I set up subversion on my Windows 2008 server and it works fine locally, but when on a remote machine, I would like to be able to access my repository by using the URL of a website hosted on my server. Any idea how I can set that up?
+4
A:
I don't think Subversion offers any integration into IIS - according to this 2008 mailing list post, there aren't even plans - , but when you're on a Windows machine, why not use VisualSVN?
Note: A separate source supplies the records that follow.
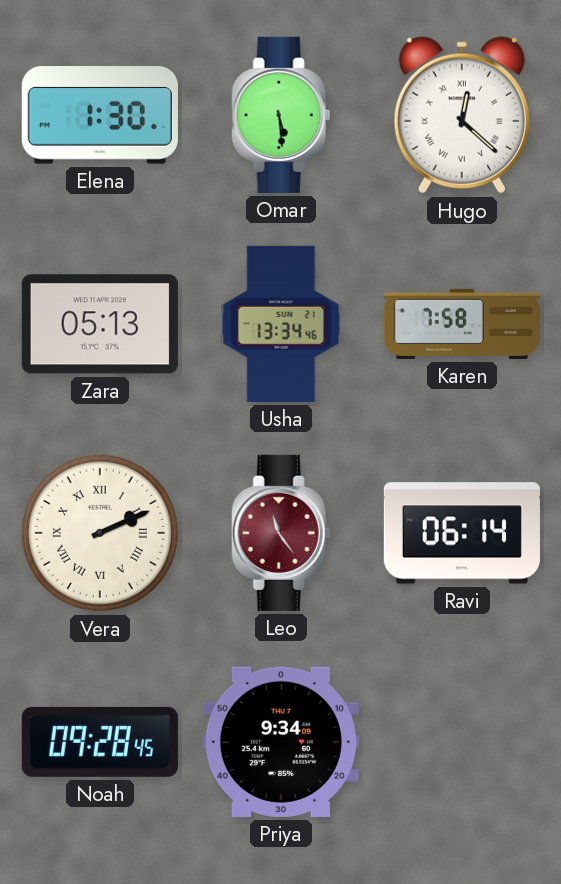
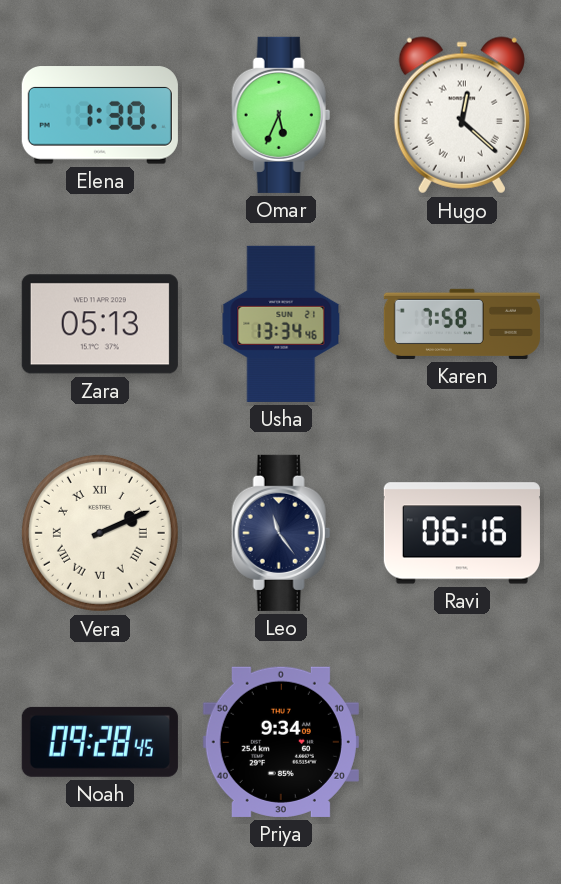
Omar: 5:29 -> 5:34
Leo dial: burgundy -> navy
Ravi: 06:14 -> 06:16
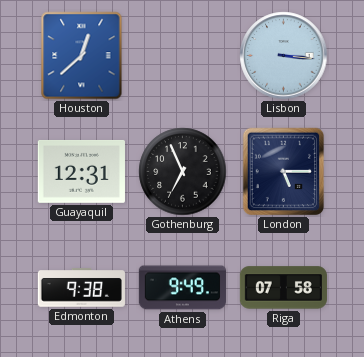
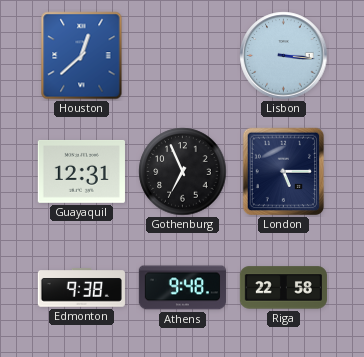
Athens: 9:49 -> 9:48
Riga: 07:58 -> 22:58
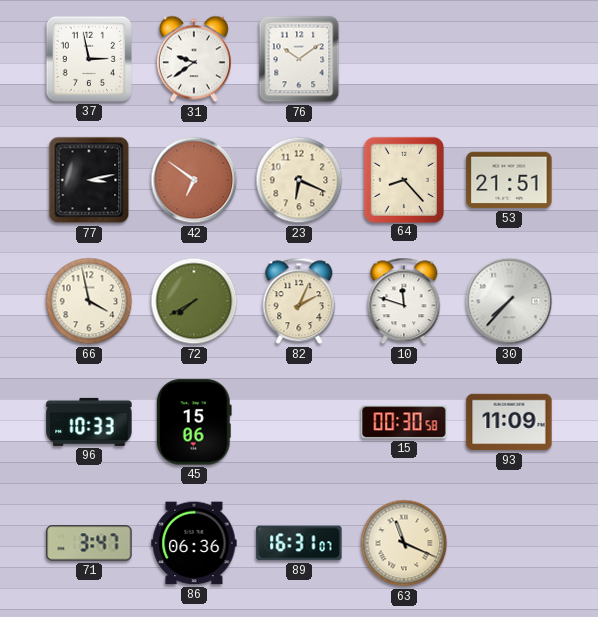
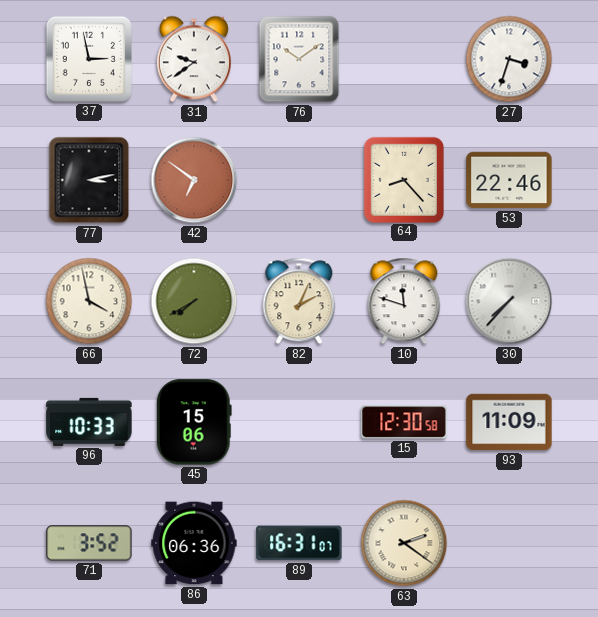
27: none -> 3:33
23: 6:19 -> none
53: 21:51 -> 22:46
15: 00:30 -> 12:30
71: 3:47 -> 3:52
63: 11:19 -> 2:21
It builds on a stripped down Apache internally, is set up within minutes, and offers a great, simple interface to managing repos and users.
Pekka
2010-04-04 19:45:34
+1
A:
There is no need for IIS. You can just use the svnserve executable included with subversion. You could install it on the same machine as your webserver, and serve both http://example.com
and svn://example.com
that way. See the section svnserve, a Custom Server in the excellent subversion book.
Wim Coenen
2010-04-04 19:46:39
Correct me if I'm wrong, but from what little experience I have with it, svnserve is very limited in some areas: No fine-grained user access control (it's either read, write, or nothing), you need to run a separate instance for each repository etc.
Pekka
2010-04-04 19:49:28
@Pekka: The fine grained authorization mechanism is the same for svnserve as for apache: an authz file. But there are indeed some disadvantages to svnserve: no choice in the authentication mechanism, no encryption unless tunneled over SSH, no logging and no repository browsing with a webbrowser. OTOH it is much simpler to set up than apache, and the protocol is faster.
Wim Coenen
2010-04-04 19:55:07
@Wim thanks for clarifying, I too had the feeling that it's a great lightweight alternative when you don't need all the bells and whistles. On Windows, though, if resources are not an issue, VisualSVN is hard to beat IMO.